Re: [Python-Dev] Path object design
On 08:14 pm, sluggoster@gmail.com wrote:
Argh, it's difficult to respond to one topic that's now spiraling into two conversations on two lists.
glyph@divmod.com wrote:
(...) people have had to spend five years putting hard-to-read os.path functions in the code, or reinventing the wheel with their own libraries that they're not sure they can trust. I started to use path.py last year when it looked like it was emerging as the basis of a new standard, but yanked it out again when it was clear the API would be different by the time it's accepted. I've gone back to os.path for now until something stable emerges but I really wish I didn't have to.
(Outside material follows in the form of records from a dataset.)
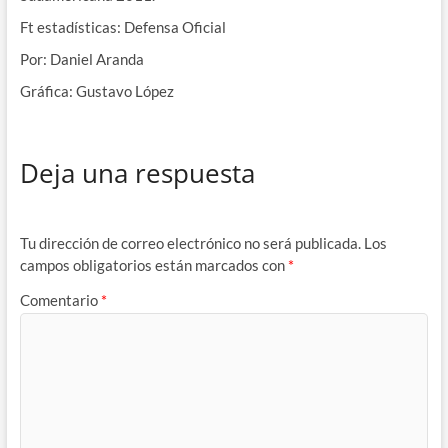
Ft estadísticas: Defensa Oficial
Por: Daniel Aranda
Gráfica: Gustavo López
Deja una respuesta
Tu dirección de correo electrónico no será publicada.
Los
campos obligatorios están marcados con
*
Comentario
*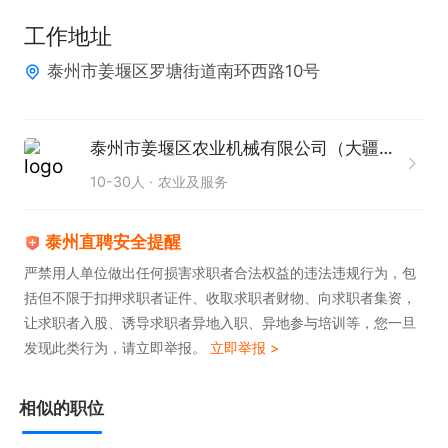
工作地址
泰州市姜堰区罗塘街道南环西路10号
泰州市姜堰区农业机械有限公司（大疆农业）
10-30人
农业及服务
泰州直聘安全提醒
严禁用人单位做出任何损害求职者合法权益的违法违规行为，包
括但不限于扣押求职者证件、收取求职者财物、向求职者集资，
让求职者入股、诱导求职者异地入职、异地参与培训等，您一旦
发现此类行为，请立即举报。
立即举报 >
相似的职位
You *don't* have to. This is a weird attitude I've encountered over and over again in the Python community, although sometimes it masquerades as resistance to Twisted or Zope or whatever. It's OK to use libraries. It's OK even to use libraries that Guido doesn't like! I'm pretty sure the first person to tell you that would be Guido himself. (Well, second, since I just told you.) If you like path.py and it solves your problems, use path.py. You don't have to cram it into the standard library to do that. It won't be any harder to migrate from an old path object to a new path object than from os.path to a new path object, and in fact it would likely be considerably easier.
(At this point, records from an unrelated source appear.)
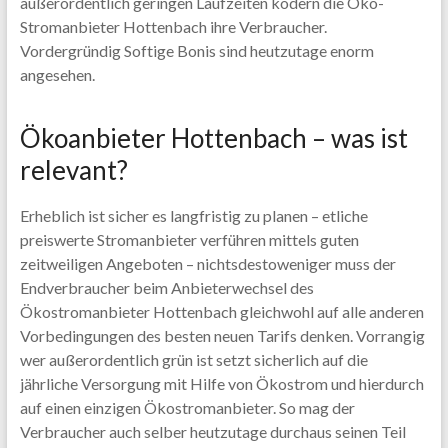
außerordentlich geringen Laufzeiten ködern die Öko-
Stromanbieter Hottenbach ihre Verbraucher.
Vordergründig Softige Bonis sind heutzutage enorm
angesehen.
Ökoanbieter Hottenbach – was ist
relevant?
Erheblich ist sicher es langfristig zu planen – etliche
preiswerte Stromanbieter verführen mittels guten
zeitweiligen Angeboten – nichtsdestoweniger muss der
Endverbraucher beim Anbieterwechsel des
Ökostromanbieter Hottenbach gleichwohl auf alle anderen
Vorbedingungen des besten neuen Tarifs denken. Vorrangig
wer außerordentlich grün ist setzt sicherlich auf die
jährliche Versorgung mit Hilfe von Ökostrom und hierdurch
auf einen einzigen Ökostromanbieter. So mag der
Verbraucher auch selber heutzutage durchaus seinen Teil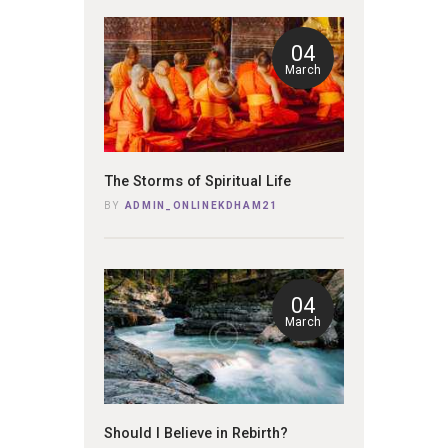
04
March
The Storms of Spiritual Life
BY
ADMIN_ONLINEKDHAM21
04
March
Should I Believe in Rebirth?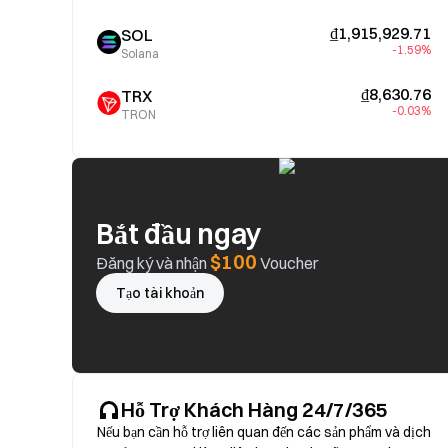
₫1,915,929.71
SOL
-1.59%
Solana
₫8,630.76
TRX
-0.03%
TRON
Bắt đầu ngay
$100
Đăng ký và nhận
Voucher
Tạo tài khoản
Hỗ Trợ Khách Hàng 24/7/365
Nếu bạn cần hỗ trợ liên quan đến các sản phẩm và dịch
*It is already used in a large body of real, working code, and therefore its limitations are known.*
This is an important consideration.However, to me a clean API is more important.
It's not that I don't think a "clean" API is important. It's that I think that "clean" is a subjective assessment that is hard to back up, and it helps to have some data saying "we think this is clean because there are very few bugs in this 100,000 line program written using it". Any code that is really easy to use right will tend to have *some* aesthetic appeal.
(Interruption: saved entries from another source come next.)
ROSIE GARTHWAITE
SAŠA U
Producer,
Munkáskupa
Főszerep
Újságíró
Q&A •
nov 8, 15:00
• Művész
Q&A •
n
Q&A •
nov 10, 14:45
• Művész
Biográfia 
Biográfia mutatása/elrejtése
I took a quick look at filepath. It looks similar in concept to PEP 355. Four concerns: - unfamiliar method names (createDirectory vs mkdir, child vs join)
Fair enough, but "child" really means child, not join. It is explicitly for joining one additional segment, with no slashes in it.
- basename/dirname/parent are methods rather than properties: leads to () overproliferation in user code.
The () is there because every invocation returns a _new_ object. I think that this is correct behavior but I also would prefer that it remain explicit.
- the "secure" features may not be necessary. If they are, this should be a separate discussion, and perhaps implemented as a subclass.
The main "secure" feature is "child" and it is, in my opinion, the best part about the whole class. Some of the other stuff (rummaging around for siblings with extensions, for example) is probably extraneous. child, however, lets you take a string from arbitrary user input and map it into a path segment, both securely and quietly. Here's a good example (and this actually happened, this is how I know about that crazy windows 'special files' thing I wrote in my other recent message): you have a decision-making program that makes two files to store information about a process: "pro" and "con". It turns out that "con" is shorthand for "fall in a well and die" in win32-ese. A "secure" path manipulation library would alert you to this problem with a traceback rather than having it inexplicably freeze. Obscure, sure, but less obscure would be getting deterministic errors from a user entering slashes into a text field that shouldn't accept them.
- stylistic objection to verbose camelCase names like createDirectory
There is no accounting for taste, I suppose. Obviously if it violates the stlib's naming conventions it would have to be adjusted.
Path representation is a bike shed. Nobody would have proposed writing an entirely new embedded database engine for Python: python 2.5 simply included SQLite because its utility was already proven.
There's a quantum level of difference between path/file manipulation -- which has long been considered a requirement for any full-featured programming language -- and a database engine which is much more complex.
"quantum" means "the smallest possible amount", although I don't think you're using like that, so I think I agree with you. No, it's not as hard as writing a database engine. Nevertheless it is a non-trivial problem, one worthy of having its own library and clearly capable of generating a fair amount of its own discussion.
Fredrik has convinced me that it's more urgent to OOize the pathname conversions than the filesystem operations.
I agree in the relative values. I am still unconvinced that either is "urgent" in the sense that it needs to be in the standard library.
Where have all the proponents of non-OO or limited-OO strategies been?
This continuum doesn't make any sense to me. Where would you place Twisted's solution on it?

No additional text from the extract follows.